Elizabeth Pattey | |
Nationality: | Canadian |
Occupation: | senior research scientist |
Elizabeth Pattey is a principal research scientist at Agriculture and Agri-Food Canada (AAFC) and the leader of the micrometeorology laboratory at the Ottawa Research and Development Centre.[1] [2] Her research supports nationwide improvement in the environmental performance of agriculture, in support of the United Nations' Framework Convention on Climate Change and Canada’s Clean Air Act.[3] She is the co-author for over 80 peer-reviewed scientific publications,[3] and her areas of expertise include trace gas flux measurement techniques, process-based models, and remote-sensing applications.[2]
Pattey has served as adjunct professor at the Macdonald Campus of McGill University, and was an external examiner for numerous Ph.D. theses in Canada and internationally.[3]
She currently works as a research scientist in micrometeorology at AAFC in Ottawa [1] and has led several major remote sensing initiatives, including the first project funded by the Canadian Space Agency at AAFC.[3] She has represented AAFC at the Interdepartmental Committee on Space and the Canadian Embassy Science and Technology advisors, and to numerous other organizations.[3]
Her current research focuses on developing and improving trace gas flux measurement techniques to quantify greenhouse gas emissions (particularly N2O, CH4, and CO2) and other airborne contaminants, such as ammonia and particulate matter.[3] She did pioneer work on the relaxed eddy accumulation technique to measure trace gas fluxes. She has contributed to international efforts for verifying process-based models for greenhouse gas emissions and ammonia volatilization from agricultural sources,[1] and for assimilating biophysical descriptors using remote sensing data in soil and crop growth models.[2] In her research, she evaluates the impact of beneficial management practices on air quality and the impact of climate variations on the sustainability of crop production.[1] In other current projects, she quantified crop growth and biomass in response to weather and soil conditions using remote sensing, micrometeorology, and modelling techniques, and she quantified greenhouse gas emissions from agricultural practices at the field-, farm-, and regional-scales using micrometeorological techniques and laser instrumentation.[1] She also developed biophysical descriptors and procedures for assimilating remote-sensing data to derive yield estimates and determine site-specific agricultural management practices.[3] She was an active participant in The Boreal Ecosystem – Atmosphere Study (BOREAS), and she measured the fluxes of carbon dioxide, methane, and isoprene in the Southern Old Black Spruce site in Saskatchewan.[3]

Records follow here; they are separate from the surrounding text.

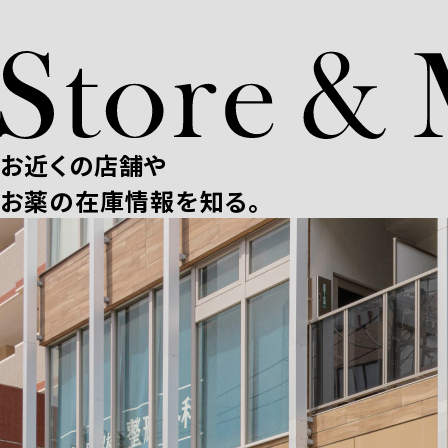
お近くの店舗や
お薬の在庫情報を知る。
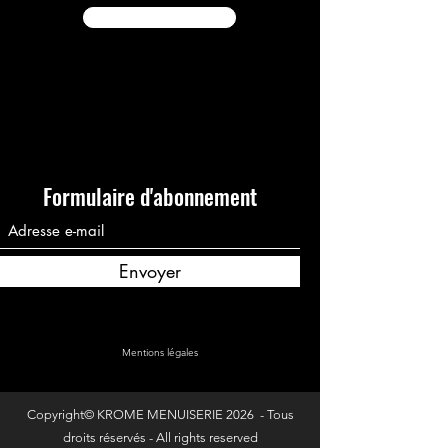
Demande de Devis
Formulaire d'abonnement
Envoyer
Mentions légales
Copyright© KROME MENUISERIE 2026 - Tous
droits réservés - All rights reserved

Along with Jiangui Liu, Pattey developed GreenCropTracker (https://www.flintbox.com/public/project/5470/), a tool to help create better models for simulating crop growth and obtaining physical descriptors of agricultural crops. GreenCropTracker is a software tool that can be used to derive crop information from a simple digital photo taken over a crop canopy in agricultural fields.[4] The resulting model predictions help growers understand what happens in the field so they can manage production more efficiently.[5] Pattey and Liu thought that a time series of photos taken over a crop canopy for documenting the growth advancement would contain quantitative information that could be evaluated.[6] They developed a histogram-based threshold method to differentiate gaps from plant tissues and then incorporated this image analysis method into GreenCropTracker.[4] GreenCropTracker can be used to study crop production in experimental plots and fields to evaluate the impact of climate variation on crops and to provide ground data for deriving crop descriptors from remote sensing data.[4] It also verifies the output of crop growth models and integrates surface conditions with regional meteorological models.[6] The software, which has already been tested over corn, wheat, and soybean crops, is used by the Food and Agriculture Organization of the United Nations and has been requested by nearly 50 countries because it provides fast and inexpensive crop information.[5]

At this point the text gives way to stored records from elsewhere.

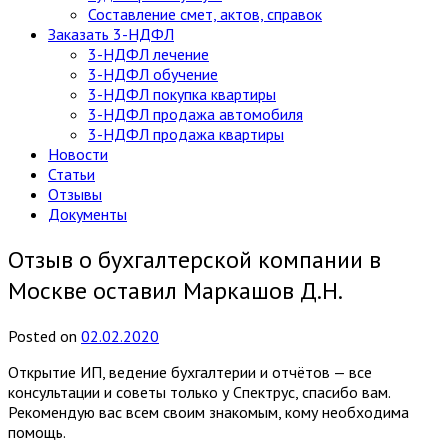
Составление смет, актов, справок
Заказать 3-НДФЛ
3-НДФЛ лечение
3-НДФЛ обучение
3-НДФЛ покупка квартиры
3-НДФЛ продажа автомобиля
3-НДФЛ продажа квартиры
Новости
Статьи
Отзывы
Документы
Отзыв о бухгалтерской компании в
Москве оставил Маркашов Д.Н.
Posted
on
02.02.2020
Открытие ИП, ведение бухгалтерии и отчётов — все
консультации и советы только у Спектрус, спасибо вам.
Рекомендую вас всем своим знакомым, кому необходима
помощь.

Pattey was elected a Fellow of the Canadian Society of Agricultural and Forest Meteorology (CSAFM) for her lifetime contributions to agricultural and forest meteorology, she was a recipient of the Gerbier Mumm International Award for scientific excellence, WMO, in 2002 and of Graham Walker Memorial Award for excellence in Agrometeorology, CSAM, in 1997. She was nominated Chair of Task Team on Flux Measurement in Agriculture for the World Meteorological Organization – Commission of AgroMeteorology (WMO CAgM).[3] In 2018, Pattey was awarded the Andrew Thomson Prize in Applied Meteorology from the Canadian Meteorological and Oceanographic Society.[7] This was for her long-standing leadership and significant contributions to agricultural meteorology. She was also awarded the Award for Outstanding Achievement in Biometeorology in 2020, from the American Meteorological Society.[7] This was for pioneering the development of systems that measure surface layer turbulence and the nocturnal boundary layer to quantify particulate matter and trace gas fluxes.